[Task objective] Which lines run from the one containing "Click Here For Latest" through the end of the entries? Restate them word for word, and only those.

[Information given]

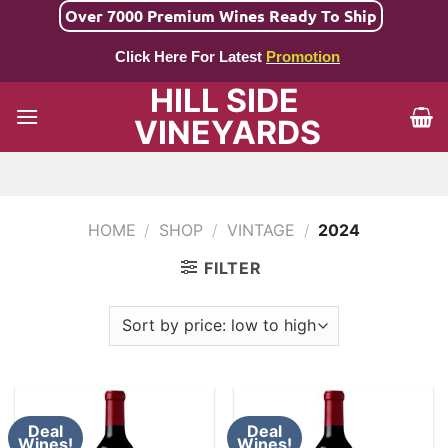
Skip
Over 7000 Premium Wines Ready To Ship
to
Click Here For Latest
Promotion
content
HILL SIDE
VINEYARDS
HOME
/
SHOP
/
VINTAGE
/
2024
FILTER
Deal
Deal
Wines!
Wines!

[Answer section]
Click Here For Latest
Promotion
content
HILL SIDE
VINEYARDS
HOME
/
SHOP
/
VINTAGE
/
2024
FILTER
Deal
Deal
Wines!
Wines!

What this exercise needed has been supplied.